▶ **Exercise goal**
Determine the number of lines in the listing that include the string "piuttosto"; the reply consists of that number only.

▶ **Materials provided**
....
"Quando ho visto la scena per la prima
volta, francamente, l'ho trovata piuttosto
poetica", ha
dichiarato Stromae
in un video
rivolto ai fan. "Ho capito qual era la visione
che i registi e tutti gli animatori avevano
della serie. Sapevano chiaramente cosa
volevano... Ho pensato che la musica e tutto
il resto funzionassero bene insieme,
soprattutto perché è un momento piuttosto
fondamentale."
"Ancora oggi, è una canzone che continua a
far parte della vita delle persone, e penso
....
▶ **Response below**
2